Sugar’s indiscretions while married to Edna Mae had begun—and they would multiply. Philandering was risky, but at least it wasn’t as bad as some of the other trouble that dogged Sugar and Louis’s tracks. In their day, when two black, Northern city slickers ventured to the land of Jim Crow, they usually observed the expected etiquette. Unless, of course, they were Sugar and the Brown Bomber.

Trouble tipped up on them at Camp Sibert, Alabama, on March 22, 1944. The camp, only two years old, was established as a basic training facility and for training in chemical weapons and decontamination procedures. Eleven days before Staff Sergeant Louis and Sergeant Robinson had arrived at the camp, there had been an incident in nearby Gasden in which a black soldier, Private Raymond McMurray of Chicago, was brutally murdered. Police alleged that he had raped a white woman. Later, a white man confessed to the crime.

Sugar and Louis went to the mainly white post depot to get transportation to nearby Birmingham. Because the bus for the colored soldiers was slow in arriving and there was a long line in front of them, the two boxers decided to call a cab. Louis headed to a phone booth where a group of white soldiers were waiting for a bus. When Louis came out of the booth he was accosted by an MP. Sugar later recalled the incident: “‘Say, soldier,’ he said to Joe, ‘get over in the other bus station.’ From Joe’s puzzled expression, I knew that he hadn’t understood what the guard meant, so he asked, ‘What you talkin’ about?’ ‘Soldier,’ the MP snapped, ‘your color belongs in the other bus station.’

“‘What’s my color got to do with it?’ Joe said. ‘I’m wearing a uniform like you.’

“‘Down here,’ the guard said in his ’Bama drawl, ‘you do as you’re told.’

“I never saw Joe so angry. His big body looked as if it would explode at the MP. But knowing Joe, I realized that he was trying to control himself. Then the MP made a mistake. He flicked his billy club and poked Joe in the ribs.

“‘Don’t touch me with that stick,’ Joe growled.

“‘I’ll do more than touch you,’ the MP snapped.
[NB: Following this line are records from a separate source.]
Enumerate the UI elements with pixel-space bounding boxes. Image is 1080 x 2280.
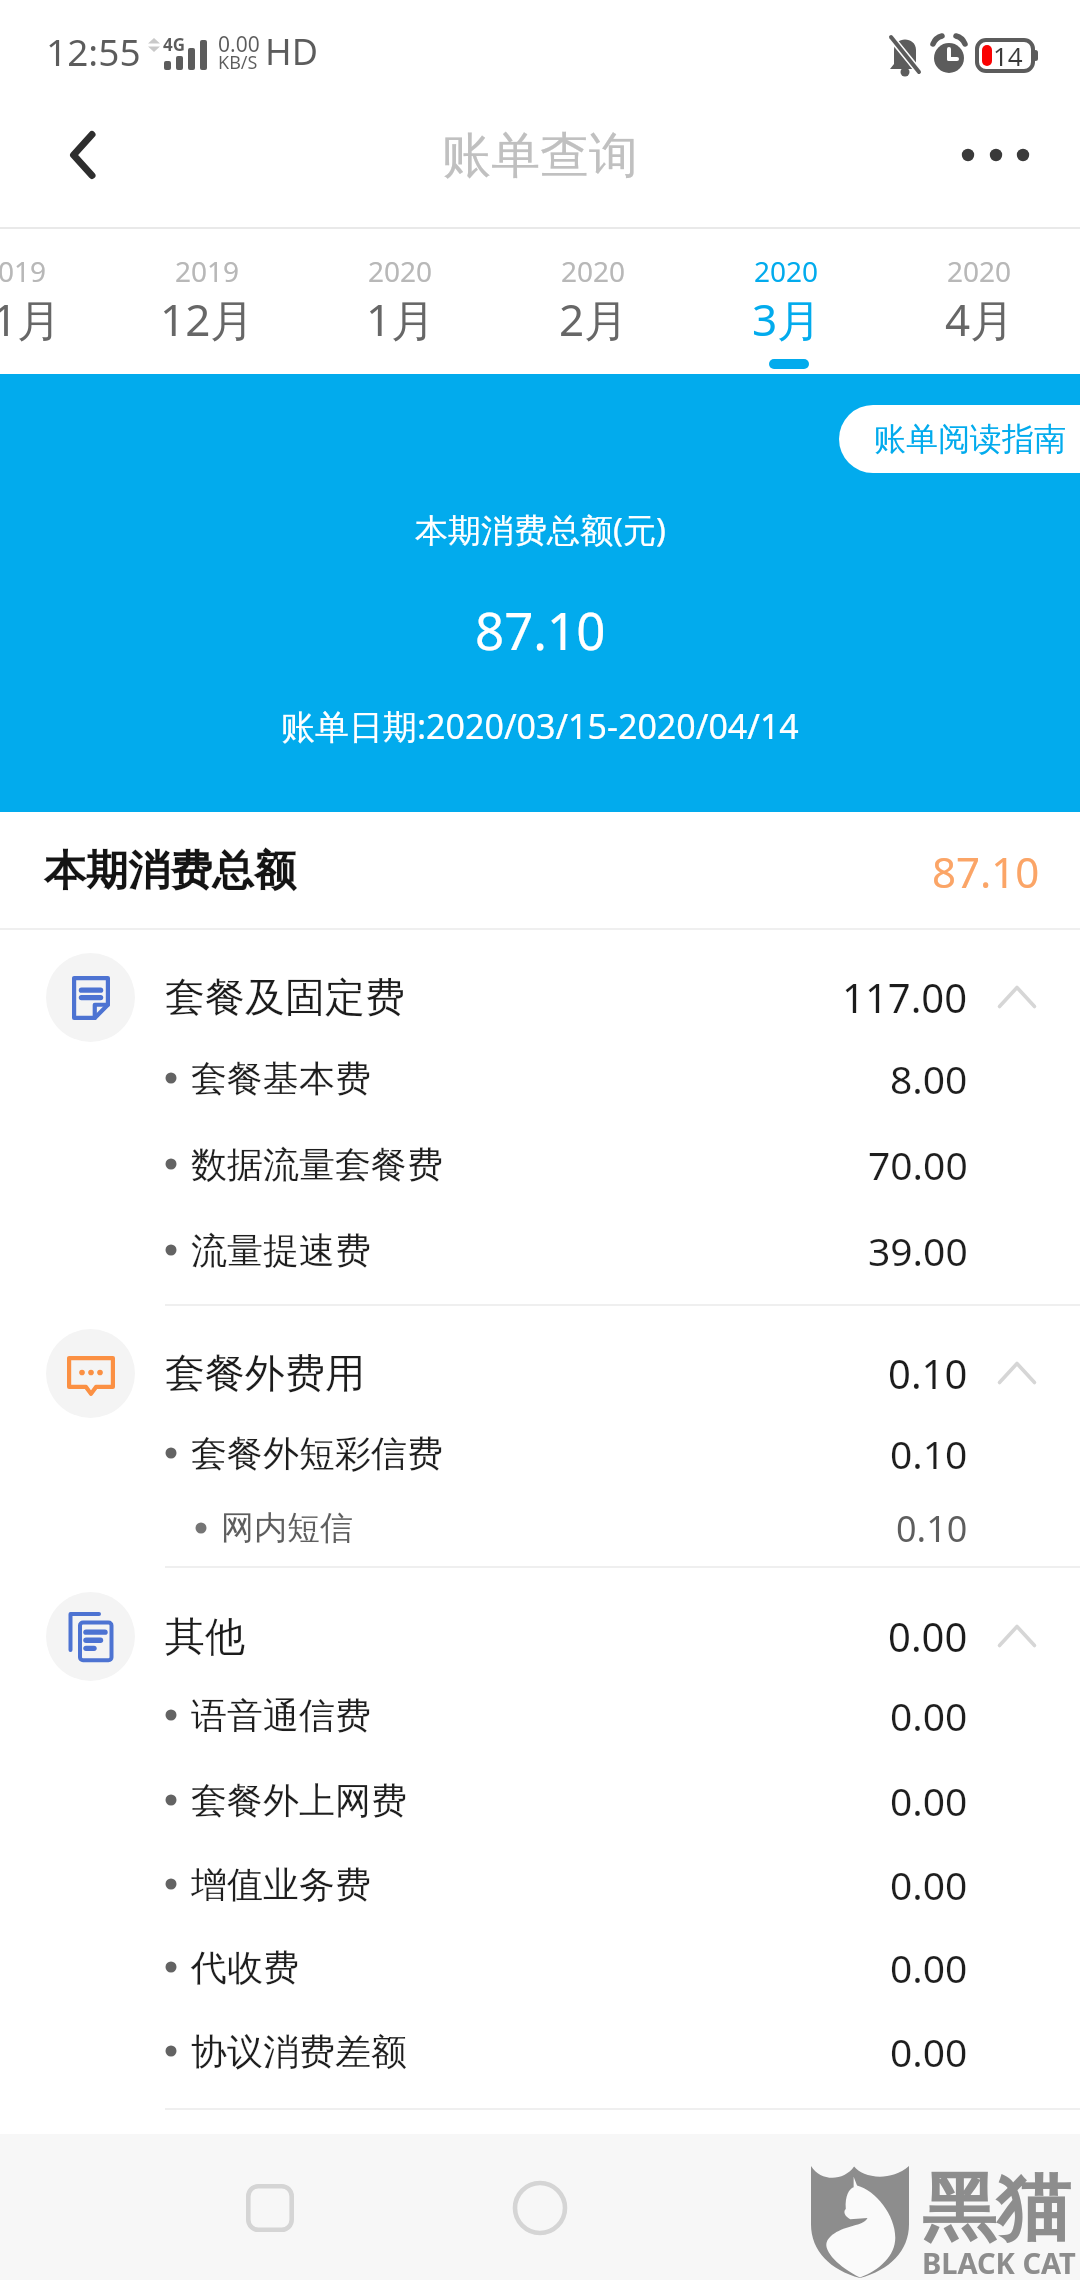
staticText: 代收费 xyxy=(191,1945,299,1990)
staticText: 账单阅读指南 xyxy=(874,419,1066,459)
staticText: 语音通信费 xyxy=(191,1693,371,1738)
staticText: 0.10 xyxy=(896,1504,968,1553)
staticText: 增值业务费 xyxy=(191,1862,371,1907)
button[interactable]: More options xyxy=(920,100,1080,228)
button[interactable]: 增值业务费 xyxy=(0,1842,1080,1926)
staticText: 12月 xyxy=(160,289,255,349)
button[interactable]: 套餐外上网费 xyxy=(0,1758,1080,1842)
staticText: 87.10 xyxy=(932,843,1040,900)
button[interactable]: 数据流量套餐费 xyxy=(0,1122,1080,1206)
button[interactable]: 代收费 xyxy=(0,1925,1080,2009)
staticText: 3月 xyxy=(752,289,822,349)
staticText: 网内短信 xyxy=(221,1507,353,1549)
button[interactable]: 2020 xyxy=(690,228,883,374)
button[interactable]: Home xyxy=(495,2163,585,2253)
staticText: 流量提速费 xyxy=(191,1228,371,1273)
staticText: HD xyxy=(265,27,318,76)
button[interactable]: 网内短信 xyxy=(0,1486,1080,1570)
button[interactable]: 2020 xyxy=(883,228,1076,374)
staticText: 4G xyxy=(163,33,186,56)
staticText: 117.00 xyxy=(842,970,968,1024)
staticText: 账单日期:2020/03/15-2020/04/14 xyxy=(281,703,799,749)
staticText: 套餐外上网费 xyxy=(191,1778,407,1823)
staticText: 套餐及固定费 xyxy=(165,972,405,1022)
staticText: 2020 xyxy=(368,252,433,290)
button[interactable]: Back xyxy=(0,100,160,228)
staticText: 87.10 xyxy=(475,595,606,664)
button[interactable]: 其他 xyxy=(0,1584,1080,1688)
staticText: 39.00 xyxy=(868,1224,968,1277)
staticText: 黑猫 xyxy=(922,2162,1070,2255)
staticText: 其他 xyxy=(165,1611,245,1661)
button[interactable]: 语音通信费 xyxy=(0,1673,1080,1757)
staticText: 70.00 xyxy=(868,1138,968,1191)
staticText: 2019 xyxy=(0,252,47,290)
button[interactable]: 2019 xyxy=(0,228,111,374)
staticText: 8.00 xyxy=(890,1052,968,1105)
staticText: 套餐外短彩信费 xyxy=(191,1431,443,1476)
staticText: 0.00 xyxy=(890,1858,968,1911)
button[interactable]: Recent apps xyxy=(225,2163,315,2253)
staticText: 0.00 xyxy=(890,1689,968,1742)
staticText: 12:55 xyxy=(46,26,141,76)
staticText: 本期消费总额 xyxy=(44,845,296,898)
staticText: 0.10 xyxy=(888,1346,968,1400)
button[interactable]: 2020 xyxy=(497,228,690,374)
staticText: 1月 xyxy=(366,289,436,349)
button[interactable]: 2019 xyxy=(111,228,304,374)
staticText: 0.00 xyxy=(890,1774,968,1827)
staticText: 4月 xyxy=(945,289,1015,349)
staticText: 0.00 xyxy=(890,2025,968,2078)
staticText: 2019 xyxy=(175,252,240,290)
staticText: 2020 xyxy=(947,252,1012,290)
staticText: 套餐外费用 xyxy=(165,1348,365,1398)
staticText: 协议消费差额 xyxy=(191,2029,407,2074)
button[interactable]: 套餐外费用 xyxy=(0,1321,1080,1425)
staticText: 本期消费总额(元) xyxy=(415,507,666,552)
button[interactable]: 流量提速费 xyxy=(0,1208,1080,1292)
staticText: 账单查询 xyxy=(442,125,638,187)
staticText: BLACK CAT xyxy=(922,2243,1076,2280)
staticText: 套餐基本费 xyxy=(191,1056,371,1101)
staticText: 0.00 xyxy=(218,30,260,59)
staticText: 2020 xyxy=(754,252,819,290)
staticText: 数据流量套餐费 xyxy=(191,1142,443,1187)
button[interactable]: 账单阅读指南 xyxy=(839,405,1080,473)
staticText: 0.00 xyxy=(890,1941,968,1994)
staticText: 11月 xyxy=(0,289,62,349)
button[interactable]: 套餐基本费 xyxy=(0,1036,1080,1120)
staticText: 2月 xyxy=(559,289,629,349)
staticText: KB/S xyxy=(218,50,258,75)
button[interactable]: 2020 xyxy=(304,228,497,374)
staticText: 0.00 xyxy=(888,1609,968,1663)
staticText: 14 xyxy=(993,38,1023,73)
staticText: 0.10 xyxy=(890,1427,968,1480)
button[interactable]: 套餐及固定费 xyxy=(0,945,1080,1049)
button[interactable]: 套餐外短彩信费 xyxy=(0,1411,1080,1495)
button[interactable]: 协议消费差额 xyxy=(0,2009,1080,2093)
staticText: 2020 xyxy=(561,252,626,290)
“He drew back the billy club as if to swing it at Joe. When I saw that, I leaped on the MP. I was choking him, biting him, anything to keep him away from Joe. I wrestled him into the grass. But before Joe had a chance to get at him, a few more MPs ran up and separated us.”3

At the jailhouse where they were taken, a ranking officer intervened, heard the story, and reprimanded the MPs. If the military police didn’t know who they were, the colonel did, and to offset a possible riot at the camp, he had Sugar and Louis ride around in a jeep to show they had not been beaten up. A few years later, when Jackie Robinson would make a similar stand against Jim Crow injustices, he would attribute his boldness to what Sugar and Louis had done.4

Soon, Sugar was in deeper trouble. According to his account, he tripped and hit his head in the barracks and blacked out. A week later he was in a hospital bed at Halloran Hospital on Staten Island. The hospital report said he had suffered a bad case of amnesia, so bad that he didn’t recognize Edna Mae or Gainford when they came to visit him. “He was transferred to this hospital on 4 April, 1944,” the neuropsychiatric report read, “and on admission he was described by the nurse as ‘very confused, repeating questions over and over.’” Sugar was given sodium amytal, or truth serum, in order to discover what had happened to him, but it proved ineffective, though there was some speculation that he might have faked it all to avoid going overseas. On June 3, 1944, Sugar was honorably discharged from the Army. Three days later, D-day, the invasion of Normandy, was launched.